People who smoke sometimes use "e-cigarettes" in a bid to get a nicotine fix without inhaling tobacco. But little is known about the effects of e-cigarettes on the risk of heart disease -- the top killer of smokers.
That's because heart disease develops over many years, and vaping is a relatively new phenomenon, explained study author Andrew Stokes, an assistant professor at Boston University School of Public Health.
So, his team decided to look at a more immediate question: Do certain biological markers of heart disease risk differ between smokers and those who use both cigarettes and e-cigarettes?
Specifically, the researchers looked at blood levels of substances that indicate ongoing inflammation or oxidative stress -- a sign of cell damage.
Those processes are key contributors to heart disease in smokers, explained Stokes. Overall, his team found, levels of those biomarkers were comparable in smokers and dual users alike.
According to Stokes, the finding casts doubt on the idea that smokers can benefit from replacing some daily cigarettes with the electronic version.
"Dual use doesn't seem to be an effective way to reduce risk," he said.
It's not clear why.

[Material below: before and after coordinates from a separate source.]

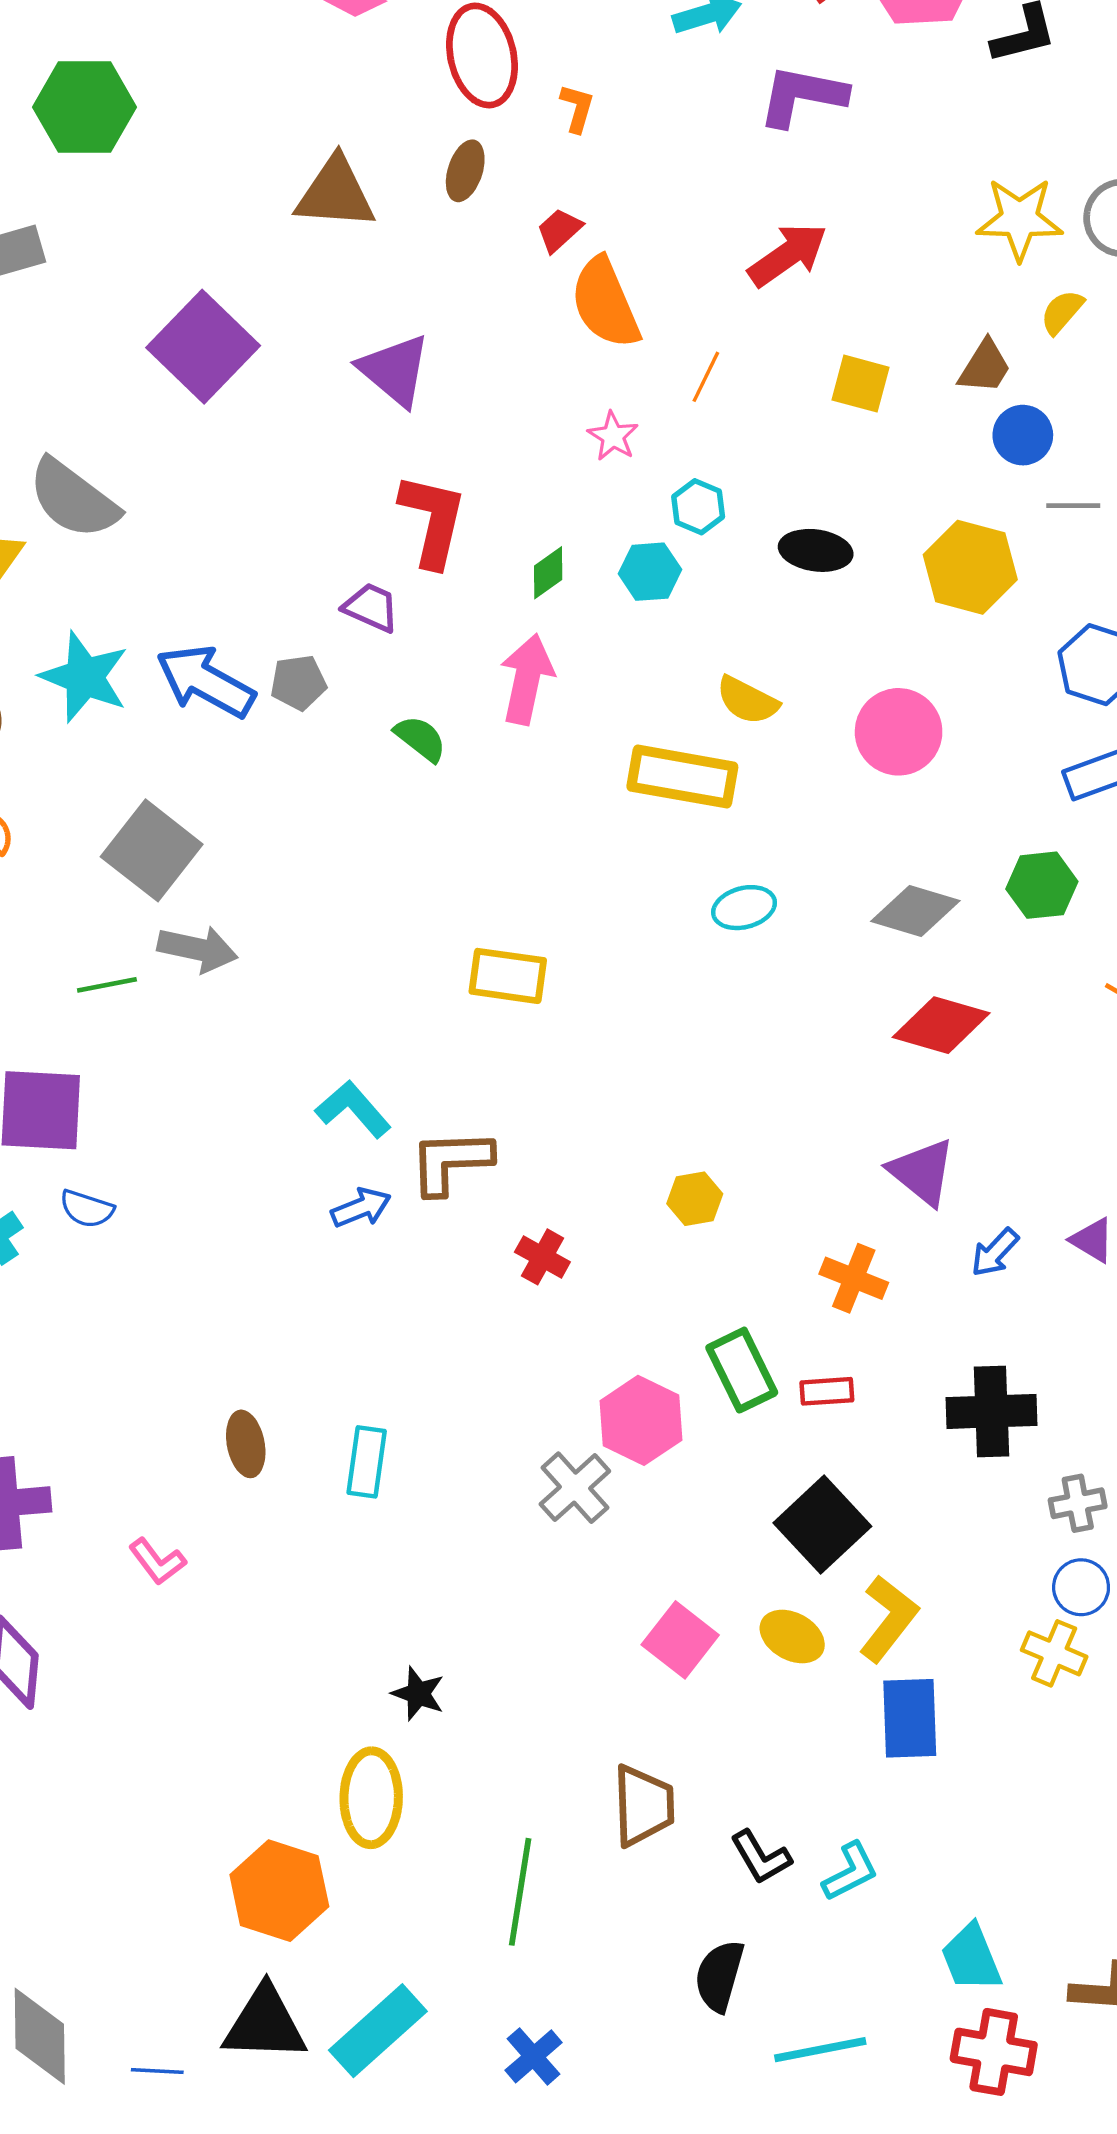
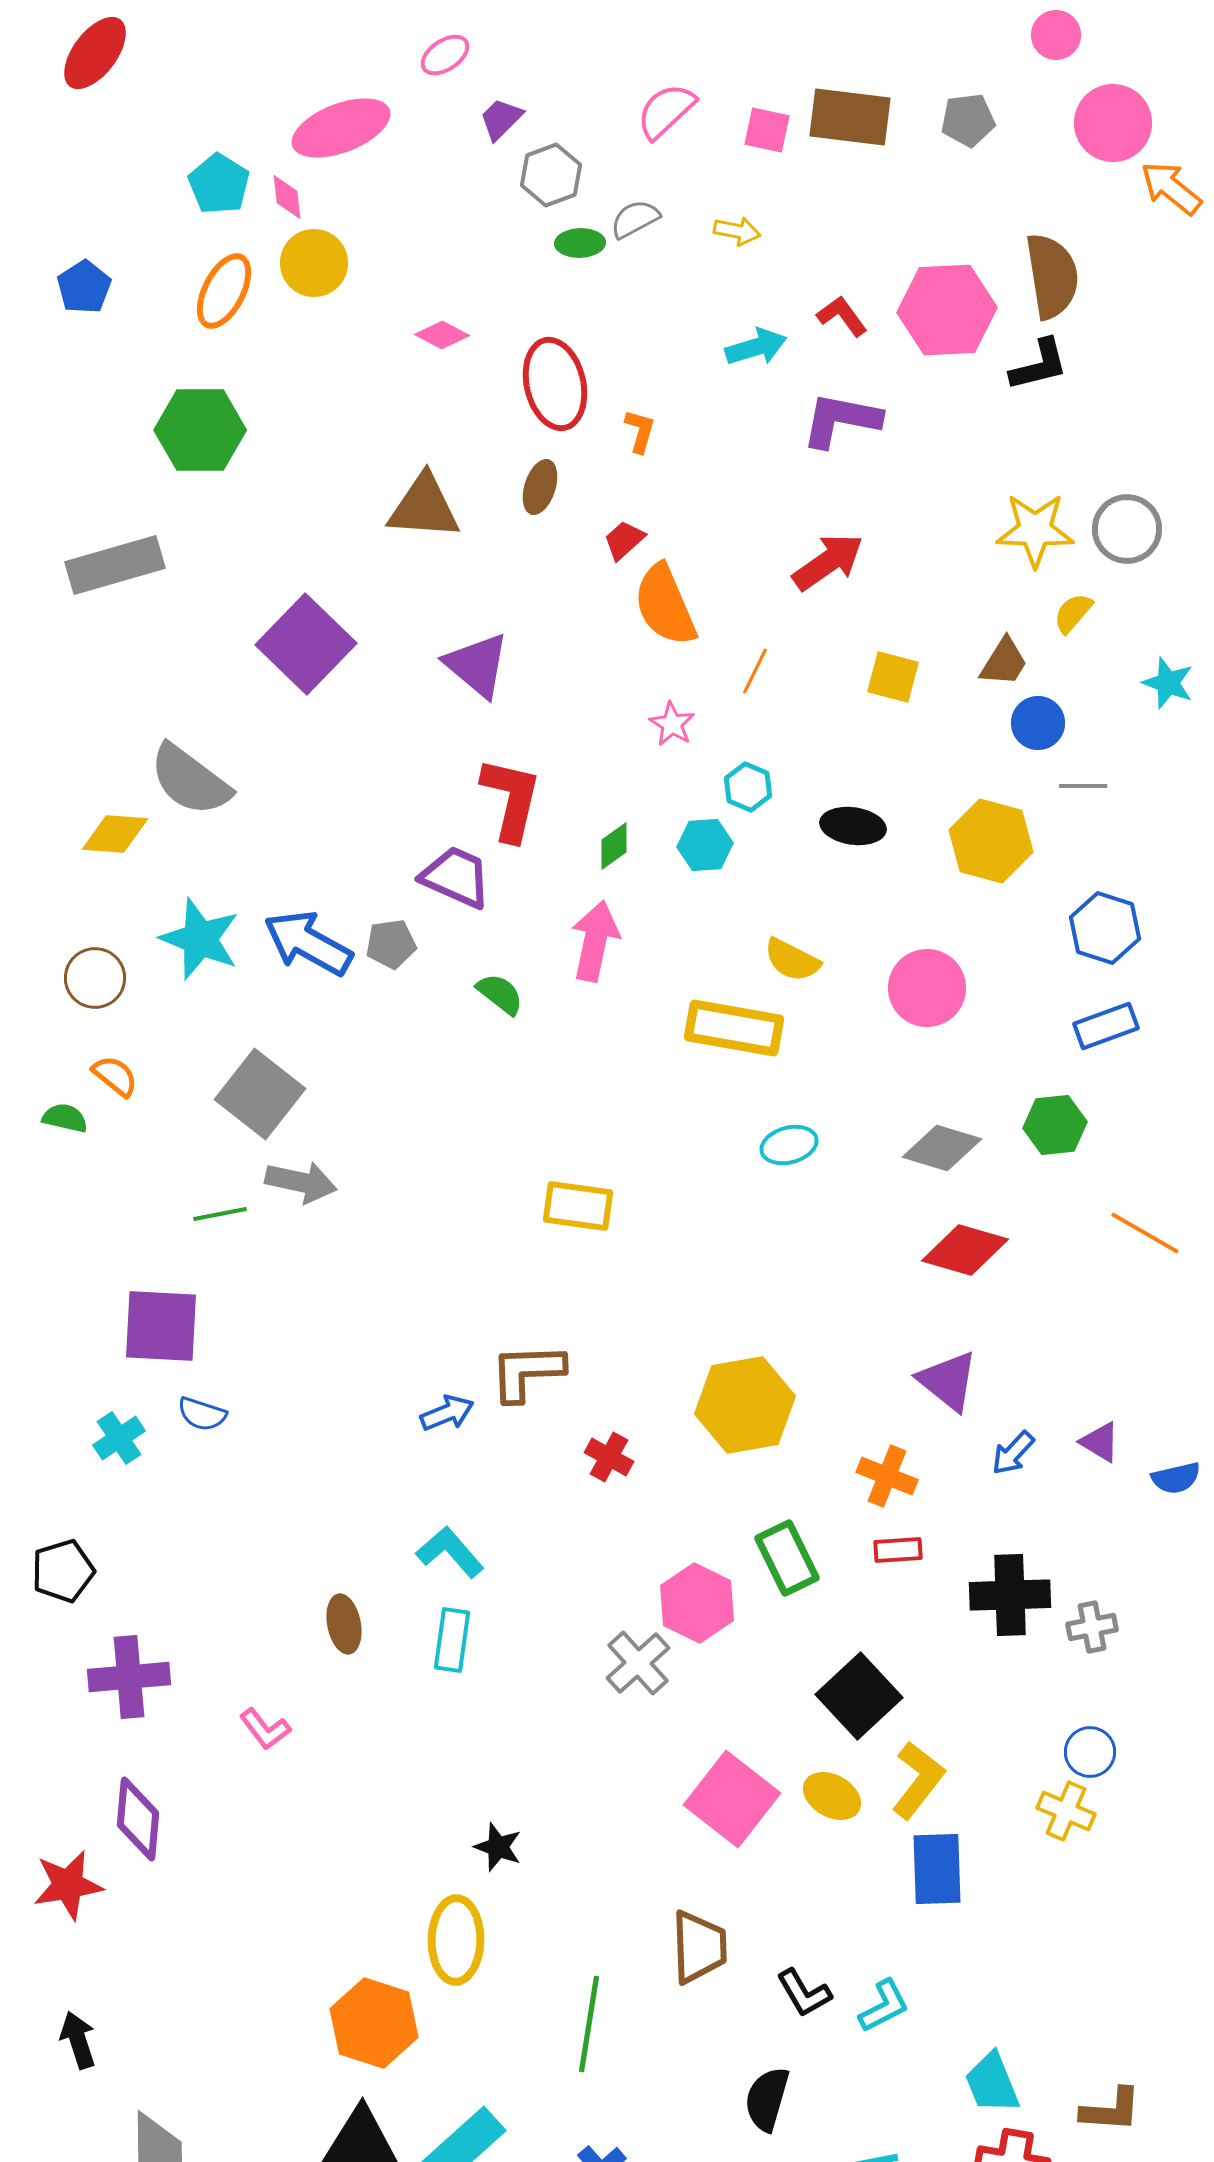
purple trapezoid: (371, 608) -> (456, 877), size x1.4
cyan L-shape: (353, 1109) -> (450, 1552), moved
yellow hexagon: (695, 1199) -> (745, 1405), size x2.0
red rectangle: (827, 1391) -> (898, 1550), moved
gray cross: (1078, 1503) -> (1092, 1627), moved
pink square: (680, 1640) -> (732, 1799), size x1.4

But, Stokes noted, some smokers use e-cigarettes just for "convenience" -- vaping only in situations where traditional smoking is not acceptable.
Then there's the question of whether e-cigarettes, by themselves, contribute to inflammation and oxidative stress. Lab research has indicated that they can.
But in this study, adults who said they used only e-cigarettes, and not traditional ones, showed no signs of heightened inflammation and oxidative stress: Their biomarker levels were similar to those of adults who did not smoke or vape.
It was a surprising finding, Stokes said. But it does not prove that e-cigarettes are safe for the heart, he stressed.
Dr. Joseph Wu, a volunteer with the American Heart Association, agreed. He was not part of the study.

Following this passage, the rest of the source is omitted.